Stored data
◆ ◆ ◆ ◆ ◆ ◆ ◆

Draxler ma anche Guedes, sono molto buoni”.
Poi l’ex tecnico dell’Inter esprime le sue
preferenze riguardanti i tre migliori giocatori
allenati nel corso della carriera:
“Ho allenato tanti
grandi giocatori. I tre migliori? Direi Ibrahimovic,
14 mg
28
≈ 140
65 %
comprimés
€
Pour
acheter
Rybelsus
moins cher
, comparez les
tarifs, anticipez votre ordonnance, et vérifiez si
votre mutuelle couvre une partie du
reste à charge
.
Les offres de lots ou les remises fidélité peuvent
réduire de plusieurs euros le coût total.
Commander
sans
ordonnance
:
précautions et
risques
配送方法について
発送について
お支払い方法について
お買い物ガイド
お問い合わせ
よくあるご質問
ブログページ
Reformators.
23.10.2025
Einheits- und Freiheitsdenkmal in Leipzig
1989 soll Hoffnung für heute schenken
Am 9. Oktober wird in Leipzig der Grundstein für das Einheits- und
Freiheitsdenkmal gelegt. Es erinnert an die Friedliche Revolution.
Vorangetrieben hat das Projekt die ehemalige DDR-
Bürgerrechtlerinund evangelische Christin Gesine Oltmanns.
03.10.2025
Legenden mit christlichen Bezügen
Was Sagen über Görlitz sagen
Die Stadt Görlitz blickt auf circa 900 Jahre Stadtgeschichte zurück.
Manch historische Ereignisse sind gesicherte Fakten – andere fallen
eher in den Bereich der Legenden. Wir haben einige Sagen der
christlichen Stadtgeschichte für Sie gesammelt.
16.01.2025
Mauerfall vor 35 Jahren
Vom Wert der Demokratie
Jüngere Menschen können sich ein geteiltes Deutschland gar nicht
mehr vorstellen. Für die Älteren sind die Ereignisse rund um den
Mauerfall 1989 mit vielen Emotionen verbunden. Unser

◆ ◆ ◆ ◆ ◆ ◆ ◆

**YOUR INSTRUCTIONS**: All records should be returned verbatim, none left out.

**ANSWER SPACE**:
Draxler ma anche Guedes, sono molto buoni”.
Poi l’ex tecnico dell’Inter esprime le sue
preferenze riguardanti i tre migliori giocatori
allenati nel corso della carriera:
“Ho allenato tanti
grandi giocatori. I tre migliori? Direi Ibrahimovic,
14 mg
28
≈ 140
65 %
comprimés
€
Pour
acheter
Rybelsus
moins cher
, comparez les
tarifs, anticipez votre ordonnance, et vérifiez si
votre mutuelle couvre une partie du
reste à charge
.
Les offres de lots ou les remises fidélité peuvent
réduire de plusieurs euros le coût total.
Commander
sans
ordonnance
:
précautions et
risques
配送方法について
発送について
お支払い方法について
お買い物ガイド
お問い合わせ
よくあるご質問
ブログページ
Reformators.
23.10.2025
Einheits- und Freiheitsdenkmal in Leipzig
1989 soll Hoffnung für heute schenken
Am 9. Oktober wird in Leipzig der Grundstein für das Einheits- und
Freiheitsdenkmal gelegt. Es erinnert an die Friedliche Revolution.
Vorangetrieben hat das Projekt die ehemalige DDR-
Bürgerrechtlerinund evangelische Christin Gesine Oltmanns.
03.10.2025
Legenden mit christlichen Bezügen
Was Sagen über Görlitz sagen
Die Stadt Görlitz blickt auf circa 900 Jahre Stadtgeschichte zurück.
Manch historische Ereignisse sind gesicherte Fakten – andere fallen
eher in den Bereich der Legenden. Wir haben einige Sagen der
christlichen Stadtgeschichte für Sie gesammelt.
16.01.2025
Mauerfall vor 35 Jahren
Vom Wert der Demokratie
Jüngere Menschen können sich ein geteiltes Deutschland gar nicht
mehr vorstellen. Für die Älteren sind die Ereignisse rund um den
Mauerfall 1989 mit vielen Emotionen verbunden. Unser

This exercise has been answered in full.